As Enticott also points out, Geronimo is merely being used as a vehicle for a long-running battle over the bovine TB policy. There are moral questions over “test and slaughter” but tabloid stories obscure those complex issues with the simpler emotions of “cute critter” and “one woman’s stand against the ministry”. Were Geronimo a little less photogenic and facing ‘the firing squad’ (there is no firing squad) in a busier time for news, it’s unlikely he’d make the front pages.
28,356 cattle were slaughtered due to TB infection in England between March 2020 and March 2021. But they were given names, backstories, and the backing of Chris Packham, Joanna Lumley, and Stanley Johnson. The Geronimo story is not about facts but feelings and the tabloid exploitation of them.
Vets who have to implement the test and cull regime on a daily basis have been discussing the case in private forums with increasing frustration. They are made to implement the public health regime all year round, with grim mundanity and no shortage of anger from farmers, but now something slightly more unusual — an alpaca — is at the heart of the story the media is once again interested.
The same papers that will blithely discuss removing ethnic minority status from Gypsy, Romany and Traveller people, shrug and sneer at people being deported to countries where they have never lived and publish icy cold editorials about the channel migrant ‘problem’, shed big salty tears for a single alpaca with a nice owner and a simple story of the mean men from the ministry to rail against.
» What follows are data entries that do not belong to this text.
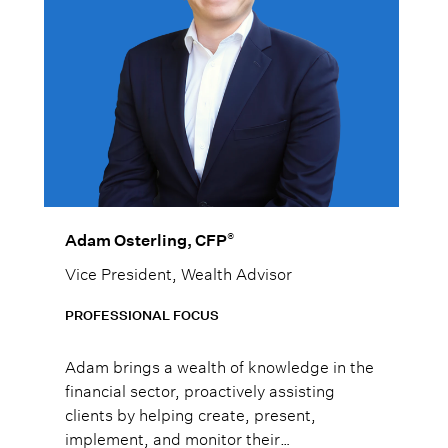
®
Adam Osterling, CFP
Vice President, Wealth Advisor
PROFESSIONAL FOCUS
Adam brings a wealth of knowledge in the
financial sector, proactively assisting
clients by helping create, present,
implement, and monitor their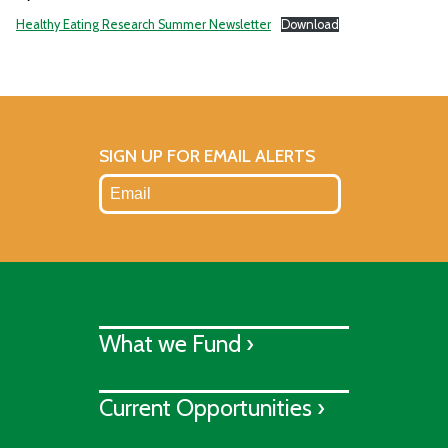
Healthy Eating Research Summer Newsletter
Download
SIGN UP FOR EMAIL ALERTS
What we Fund ›
Current Opportunities ›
I’m not desperate to see Geronimo’s demise — unlike Keir Starmer who seems so certain it’s like he saw focus group results and immediately cocked his shotgun — but I also cannot shake off the hyperbole of focusing on a single animal while countless stories of human suffering are ignored or crunched to down page insignificance.
It’s hard not to conclude that the simulation is glitching when Reuters publishes, with a straight face, the headline Doomed alpaca triggers outcry against British PM Johnson and opens its story with these paragraphs:
The fate of a doomed eight-year-old alpaca named Geronimo has triggered an outcry against British Prime Minister Boris Johnson after his government ordered the animal be put down because of positive tests for bovine tuberculosis.
The order to kill the alpaca prompted pleas from owner Helen Macdonald for Johnson and his wife Carrie to show mercy, prompting some celebrities to demand the prime minister swerve away from what they cast as a public relations disaster.
Despite the British press’ constant insistence that First Lady is an unelected power base, Carrie Johnson has no role in whether an alpaca is culled, and acting as though Boris Johnson is some kind of fat baby Commodus sitting in the colosseum ready to raise his thumb in mercy for Geronimo is just a further dismissal of even the illusion of a rules-based system.
We could have a serious debate on animal welfare, the fight against bovine TB, and our wider attitude to sentient life but that’s not what the British newspapers exist to do. Instead, they’re back on the old donkey ride, playing to the same Punch & Judy emotions that Kelvin Mackenzie appealed to back in the eighties.
And whatever happens to Geronimo, the media circus will move on quickly.
‘Gotcha’ was the headline used by Mackenzie for the front page revealing that the Royal Navy had sunk the Argentine cruiser, General Belgrano, during the Falkland War. It was derived from an exclamation by the paper’s ‘charming’ features editor Wendy Henry on hearing the news.
At the time of writing — 7 days after Liddle’s column was published — Geronimo is still in the land of the living.